EXERCISE OBJECTIVE - What number of lines in the entries below include the string "décembre"? Respond with that number alone.

RECORDS SUPPLIED -
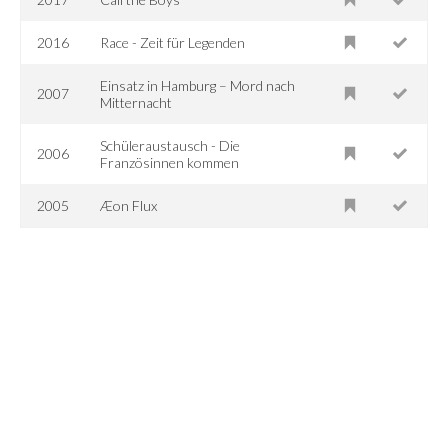
2016
Race - Zeit für Legenden
Einsatz in Hamburg – Mord nach
2007
Mitternacht
Schüleraustausch - Die
2006
Französinnen kommen
2005
Æon Flux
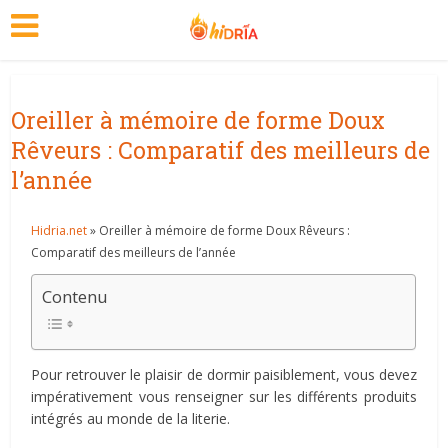
Oreiller à mémoire de forme Doux
Rêveurs : Comparatif des meilleurs de
l’année
Hidria.net
» Oreiller à mémoire de forme Doux Rêveurs :
Comparatif des meilleurs de l’année
Contenu
Pour retrouver le plaisir de dormir paisiblement, vous devez
impérativement vous renseigner sur les différents produits
intégrés au monde de la literie.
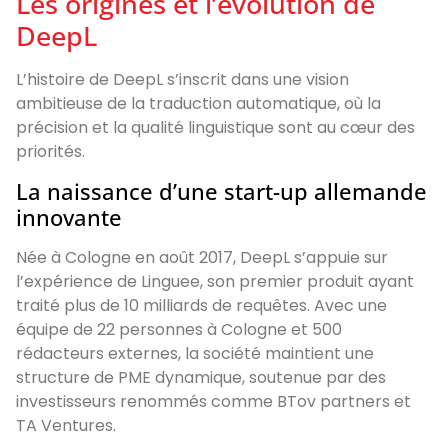
Les origines et l’évolution de
DeepL
L’histoire de DeepL s’inscrit dans une vision
ambitieuse de la traduction automatique, où la
précision et la qualité linguistique sont au cœur des
priorités.
La naissance d’une start-up allemande
innovante
Née à Cologne en août 2017, DeepL s’appuie sur
l’expérience de Linguee, son premier produit ayant
traité plus de 10 milliards de requêtes. Avec une
équipe de 22 personnes à Cologne et 500
rédacteurs externes, la société maintient une
structure de PME dynamique, soutenue par des
investisseurs renommés comme BTov partners et
TA Ventures.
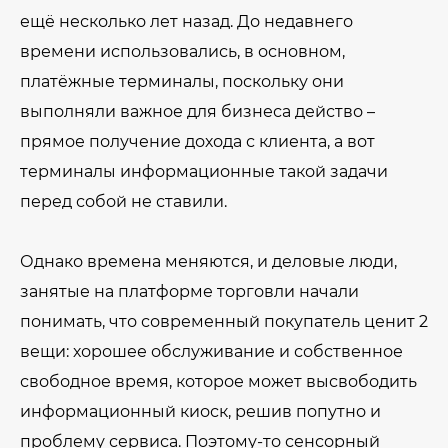
ещё несколько лет назад. До недавнего
времени использовались, в основном,
платёжные терминалы, поскольку они
выполняли важное для бизнеса действо –
прямое получение дохода с клиента, а вот
терминалы информационные такой задачи
перед собой не ставили.
Однако времена меняются, и деловые люди,
занятые на платформе торговли начали
понимать, что современный покупатель ценит 2
вещи: хорошее обслуживание и собственное
свободное время, которое может высвободить
информационный киоск, решив попутно и
проблему сервиса. Поэтому-то сенсорный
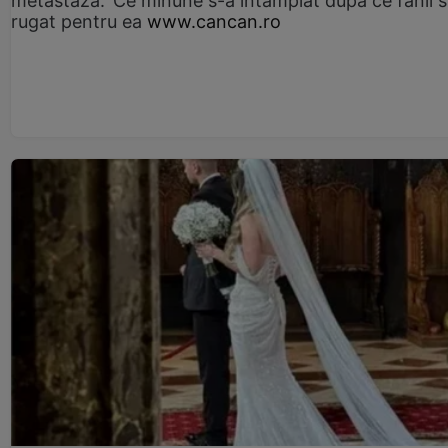
metastază.' Ce minune s-a întâmplat după ce fanii 
rugat pentru ea
www.cancan.ro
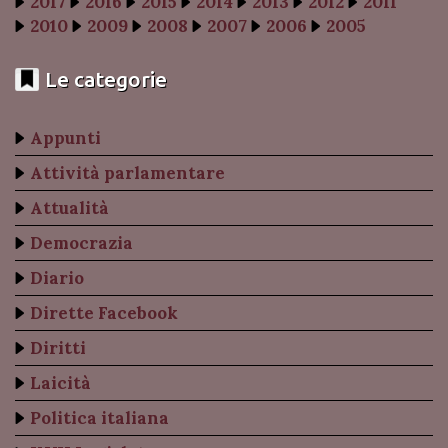
2017
2016
2015
2014
2013
2012
2011
2010
2009
2008
2007
2006
2005
Le categorie
Appunti
Attività parlamentare
Attualità
Democrazia
Diario
Dirette Facebook
Diritti
Laicità
Politica italiana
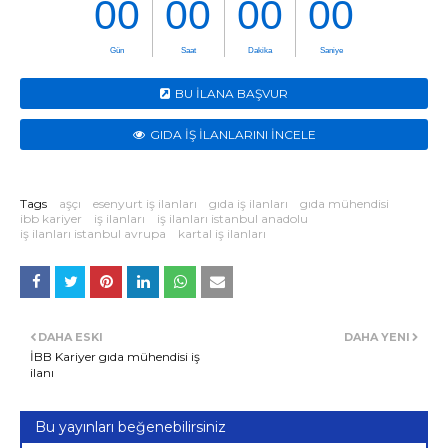
BU İLANA BAŞVUR
GIDA İŞ İLANLARINI İNCELE
Tags
aşçı
esenyurt iş ilanları
gıda iş ilanları
gıda mühendisi
ibb kariyer
iş ilanları
iş ilanları istanbul anadolu
iş ilanları istanbul avrupa
kartal iş ilanları
DAHA ESKI
DAHA YENI
İBB Kariyer gıda mühendisi iş
ilanı
Bu yayınları beğenebilirsiniz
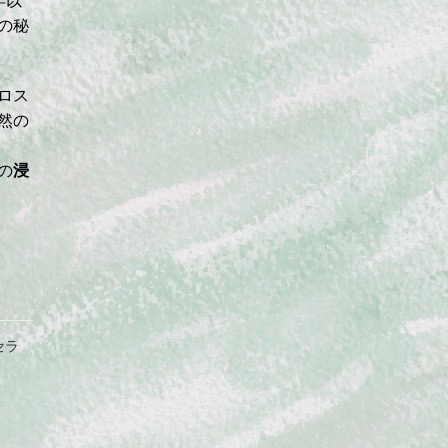
の秘
ロス
然の
の
浸
セラ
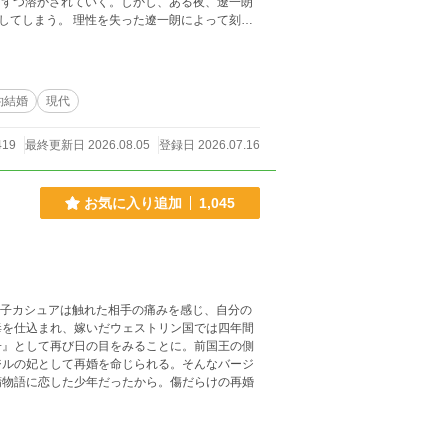
遼一朗によって刻ま
のだった。 自分のせいで完璧な
らない遼一朗。すれ違いながらも惹かれ合う二
約結婚
現代
419
最終更新日 2026.08.05
登録日 2026.07.16
お気に入り追加
1,045
毒を仕込まれ、嫁いだウェストリン国では四年間
子』として再び日の目をみることに。前国王の側
ジルの妃として再婚を命じられる。そんなバージ
精物語に恋した少年だったから。傷だらけの再婚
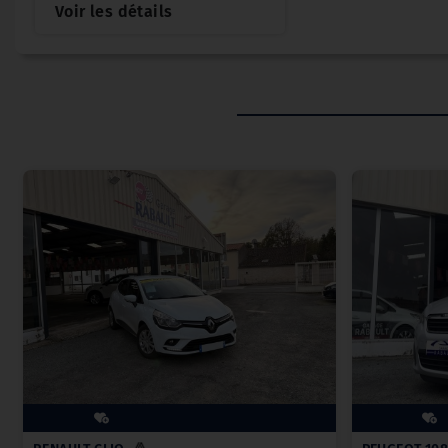
Voir les détails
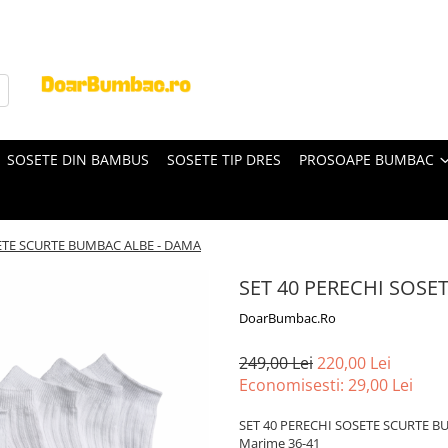
SOSETE DIN BAMBUS
SOSETE TIP DRES
PROSOAPE BUMBAC
ETE SCURTE BUMBAC ALBE - DAMA
SET 40 PERECHI SOSE
DoarBumbac.Ro
249,00 Lei
220,00 Lei
Economisesti:
29,00
Lei
SET 40 PERECHI SOSETE SCURTE B
Marime 36-41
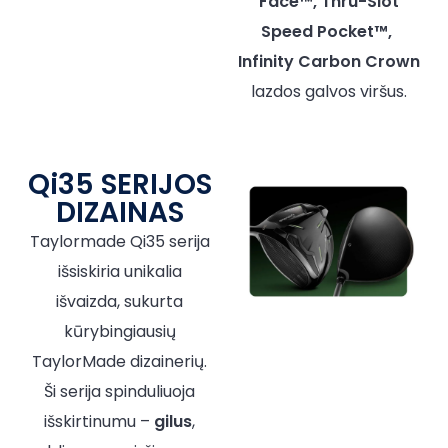
Face™, Thru-Slot
Speed Pocket™,
Infinity Carbon Crown
lazdos galvos viršus.
Qi35 SERIJOS
DIZAINAS
Taylormade Qi35 serija
išsiskiria unikalia
išvaizda, sukurta
kūrybingiausių
TaylorMade dizainerių.
Ši serija spinduliuoja
išskirtinumu –
gilus
,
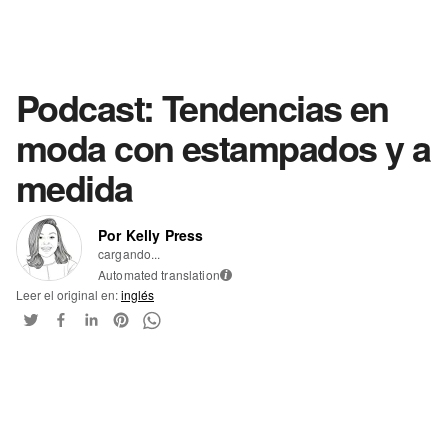
Podcast: Tendencias en
moda con estampados y a
medida
Por Kelly Press
cargando...
Automated translation
i
Leer el original en:
inglés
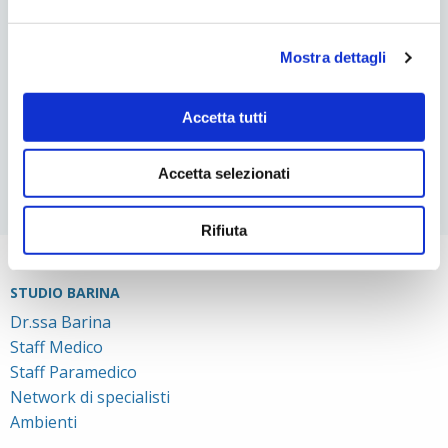
EVENTO “IPOPLASIA DEL MASCELLARE”
LO SBIANCAMENTO DENTALE
Mostra dettagli
RESPIRAZIONE ORALE NEL BAMBINO
L’IMPORTANZA DELLA POSIZIONE DELLA LINGUA PER IL
SORRISO
Accetta tutti
MAL DI ORECCHIE E ATM: ESISTE UNA CORRELAZIONE?
Accetta selezionati
Rifiuta
STUDIO BARINA
Dr.ssa Barina
Staff Medico
Staff Paramedico
Network di specialisti
Ambienti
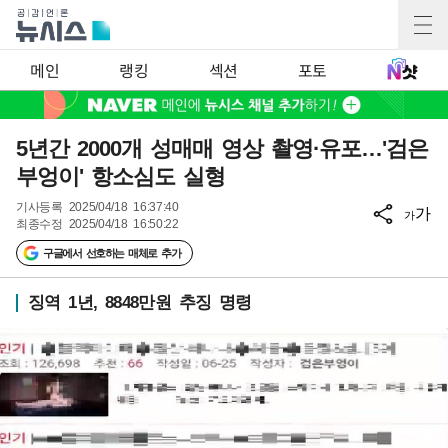
메인
랭킹
섹션
포토
5년간 2000개 성매매 영상 촬영·유포…'검은
부엉이' 항소심도 실형
기사등록
2025/04/18 16:37:40
가
가
최종수정
2025/04/18 16:50:22
구글에서 선호하는 매체로 추가
징역 1년, 8848만원 추징 명령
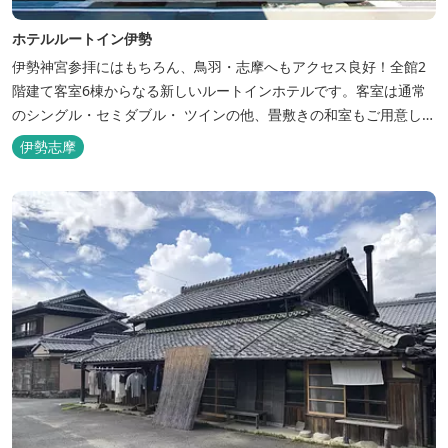
ホテルルートイン伊勢
伊勢神宮参拝にはもちろん、鳥羽・志摩へもアクセス良好！全館2
階建て客室6棟からなる新しいルートインホテルです。客室は通常
のシングル・セミダブル・ ツインの他、畳敷きの和室もご用意して
おります。 （和室はベッドが設置されています）靴を脱いでお部屋
伊勢志摩
でおくつろぎください。 また、朝食バイキング無料サービス（営業
時間6:30～900）、大浴場完備、全室インターネット回線完備（Wi-
Fi・LAN接...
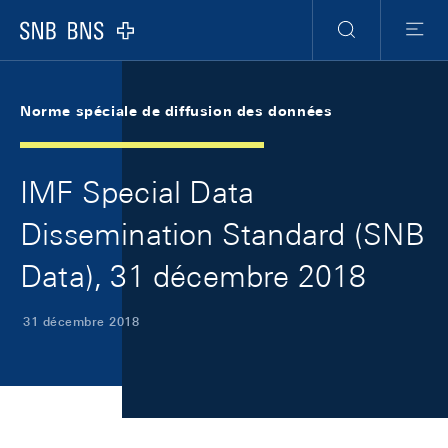
Skip Links Navigation
Header
Meta Navigation
Logo
Recherche
Menu
Norme spéciale de diffusion des données
IMF Special Data
Dissemination Standard (SNB
Data), 31 décembre 2018
31 décembre 2018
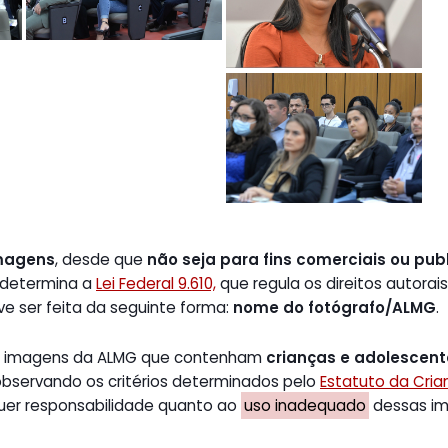
magens
, desde que
não seja para fins comerciais ou publ
 determina a
Lei Federal 9.610,
que regula os direitos autorais
ve ser feita da seguinte forma:
nome do fotógrafo/ALMG
.
de imagens da ALMG que contenham
crianças e adolescen
 observando os critérios determinados pelo
Estatuto da Cri
uer responsabilidade quanto ao
uso inadequado
dessas ima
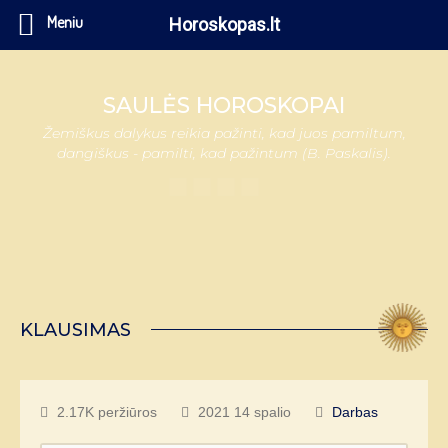
Meniu
Horoskopas.lt
SAULĖS HOROSKOPAI
Žemiškus dalykus reikia pažinti, kad juos pamiltum,
dangiškus - pamilti, kad pažintum (B. Paskalis).
KLAUSIMAS
2.17K peržiūros
2021 14 spalio
Darbas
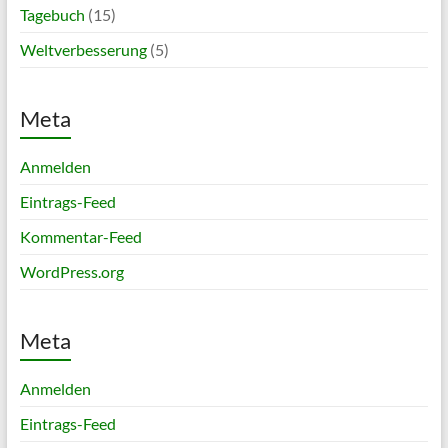
Tagebuch
(15)
Weltverbesserung
(5)
Meta
Anmelden
Eintrags-Feed
Kommentar-Feed
WordPress.org
Meta
Anmelden
Eintrags-Feed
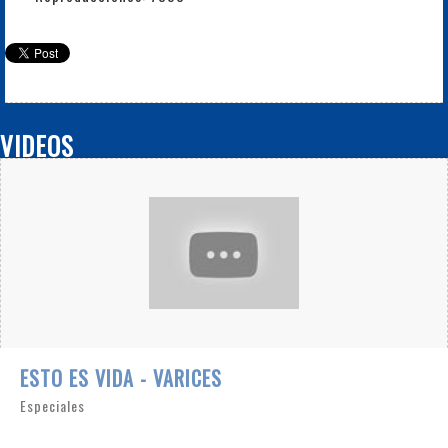
VIDEOS
ESTO ES VIDA - VARICES
Especiales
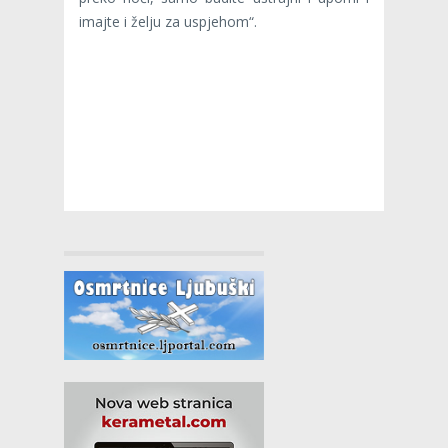
imajte i želju za uspjehom“.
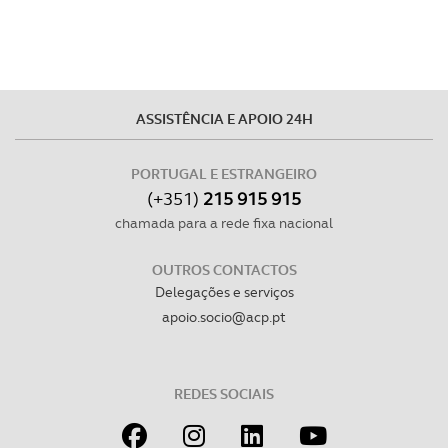
disponibilizados.
Consulte a política de cookies do site.
ASSISTÊNCIA E APOIO 24H
PORTUGAL E ESTRANGEIRO
(+351)
215 915 915
chamada para a rede fixa nacional
OUTROS CONTACTOS
Delegações e serviços
apoio.socio@acp.pt
REDES SOCIAIS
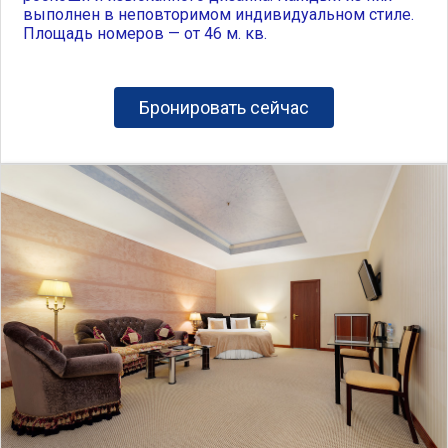
выполнен в неповторимом индивидуальном стиле.
Площадь номеров — от 46 м. кв.
Бронировать сейчас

SOLUTION TO THIS PROBLEM - 2